[[ DATASET, beginning ]]
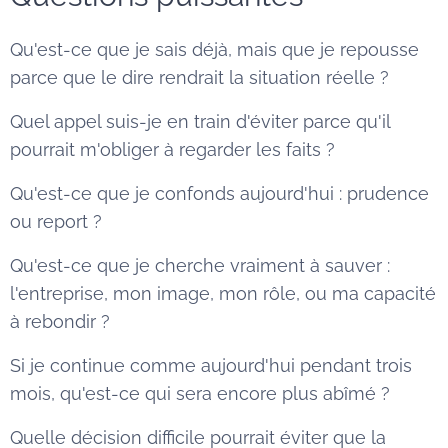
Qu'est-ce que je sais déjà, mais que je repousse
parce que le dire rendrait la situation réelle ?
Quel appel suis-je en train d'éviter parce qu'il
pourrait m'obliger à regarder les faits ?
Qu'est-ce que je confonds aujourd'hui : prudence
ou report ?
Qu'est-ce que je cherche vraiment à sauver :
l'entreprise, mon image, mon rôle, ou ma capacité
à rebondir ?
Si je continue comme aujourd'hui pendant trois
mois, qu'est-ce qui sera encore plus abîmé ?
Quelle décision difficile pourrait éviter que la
[[ DATASET, end ]]
[[ DATASET, beginning ]]
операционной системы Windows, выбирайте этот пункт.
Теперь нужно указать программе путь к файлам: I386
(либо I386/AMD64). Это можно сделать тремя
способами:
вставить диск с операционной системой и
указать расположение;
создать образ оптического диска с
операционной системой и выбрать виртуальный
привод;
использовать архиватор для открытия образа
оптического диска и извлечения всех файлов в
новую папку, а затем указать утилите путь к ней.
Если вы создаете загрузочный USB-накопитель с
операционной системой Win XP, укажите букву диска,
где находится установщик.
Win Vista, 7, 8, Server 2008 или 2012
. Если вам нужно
[[ DATASET, end ]]
WHAT TO DO
Using the entries above, repeat only the lines from the one containing "где находится установщик." through the one containing "Если вам нужно", end lines included.

SOLUTION FOR THIS TASK
где находится установщик.
Win Vista, 7, 8, Server 2008 или 2012
. Если вам нужно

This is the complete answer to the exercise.